Slashdot Mirror


A Star Grazed Our Solar System 70,000 Years Ago, Early Humans Likely Saw It (space.com)

schwit1 shares a report from Space.com: Some distant objects in our solar system bear the gravitational imprint of a small star's close flyby 70,000 years ago, when modern humans were already walking the Earth, a new study suggests. In 2015, a team of researchers announced that a red dwarf called Scholzs star apparently grazed the solar system 70,000 years ago, coming closer than 1 light-year to the sun. For perspective, the suns nearest stellar neighbor these days, Proxima Centauri, lies about 4.2 light-years away. The astronomers came to this conclusion by measuring the motion and velocity of Scholzs star -- which zooms through space with a smaller companion, a brown dwarf or "failed star" -- and extrapolating backward in time. Scholz's star passed by the solar system at a time when early humans and Neanderthals shared the Earth. The star likely appeared as a faint reddish light to anyone looking up at the time, researchers with the new study said. The study has been published in the journal Monthly Notices of the Royal Astronomical Society: Letters.

1 of 164 comments (clear)

  1. Re:A star a light year away by ledow · · Score: 5, Insightful

    Some beetles navigate by the Milky Way.

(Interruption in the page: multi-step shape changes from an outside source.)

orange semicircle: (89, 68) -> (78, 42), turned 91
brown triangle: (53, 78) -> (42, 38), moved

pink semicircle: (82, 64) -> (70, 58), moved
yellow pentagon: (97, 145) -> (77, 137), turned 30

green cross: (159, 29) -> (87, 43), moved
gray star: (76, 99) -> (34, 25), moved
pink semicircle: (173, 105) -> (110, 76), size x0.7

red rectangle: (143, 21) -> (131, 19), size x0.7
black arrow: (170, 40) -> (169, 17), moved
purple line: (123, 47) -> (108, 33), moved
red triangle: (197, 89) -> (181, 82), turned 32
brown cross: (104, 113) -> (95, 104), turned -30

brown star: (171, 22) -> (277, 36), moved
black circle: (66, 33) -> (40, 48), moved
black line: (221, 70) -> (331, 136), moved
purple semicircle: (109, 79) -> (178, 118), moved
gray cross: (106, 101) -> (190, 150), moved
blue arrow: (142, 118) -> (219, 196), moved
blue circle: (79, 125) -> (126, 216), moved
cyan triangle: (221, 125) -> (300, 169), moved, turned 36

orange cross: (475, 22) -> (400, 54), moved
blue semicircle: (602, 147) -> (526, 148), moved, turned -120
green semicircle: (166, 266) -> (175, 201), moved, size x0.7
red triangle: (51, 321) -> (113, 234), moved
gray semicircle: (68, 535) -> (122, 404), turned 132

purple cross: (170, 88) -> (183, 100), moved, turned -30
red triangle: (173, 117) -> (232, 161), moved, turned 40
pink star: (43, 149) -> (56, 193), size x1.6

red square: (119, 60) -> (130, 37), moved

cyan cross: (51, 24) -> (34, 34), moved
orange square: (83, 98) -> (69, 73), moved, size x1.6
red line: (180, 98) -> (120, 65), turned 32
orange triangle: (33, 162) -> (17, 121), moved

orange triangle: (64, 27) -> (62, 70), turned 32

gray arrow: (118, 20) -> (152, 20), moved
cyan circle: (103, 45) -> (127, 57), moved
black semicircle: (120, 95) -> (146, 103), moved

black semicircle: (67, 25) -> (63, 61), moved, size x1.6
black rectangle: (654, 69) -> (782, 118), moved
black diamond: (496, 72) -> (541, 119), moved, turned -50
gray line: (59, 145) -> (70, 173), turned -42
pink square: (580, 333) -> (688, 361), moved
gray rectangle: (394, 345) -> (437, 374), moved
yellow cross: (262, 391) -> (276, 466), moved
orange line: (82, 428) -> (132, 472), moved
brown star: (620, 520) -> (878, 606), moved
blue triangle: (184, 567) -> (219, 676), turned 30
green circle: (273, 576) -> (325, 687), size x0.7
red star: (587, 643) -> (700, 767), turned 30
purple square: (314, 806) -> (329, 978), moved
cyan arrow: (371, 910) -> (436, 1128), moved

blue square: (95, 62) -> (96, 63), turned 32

    Ancient cultures all named thousands of stars and gave them associated legends, as well as navigated by them. They knew about comets, meteors, stars and galaxies.

    To be honest, they were more likely to notice something unusual - especially if it moved over time - than the average person would be today. The naked eye doesn't pick up much in a city nowadays.

    You know how I got into astronomy at age 30? I saw Venus for the very first time, while driving to Scotland for 9 hours.

    A culture that revolves around day-time and can't do anything of an evening because of insufficient light, yet being a species that naturally wakes up throughout the night - they're going to spot a red star going across the sky just like they could spot Venus doing so. And it would be a "Oh, look, that's unusual" rather than "ARGH! We're all gonna die!" purely because it wouldn't actually be that unusual or interesting to them, given the size and brightness of said star in the sky.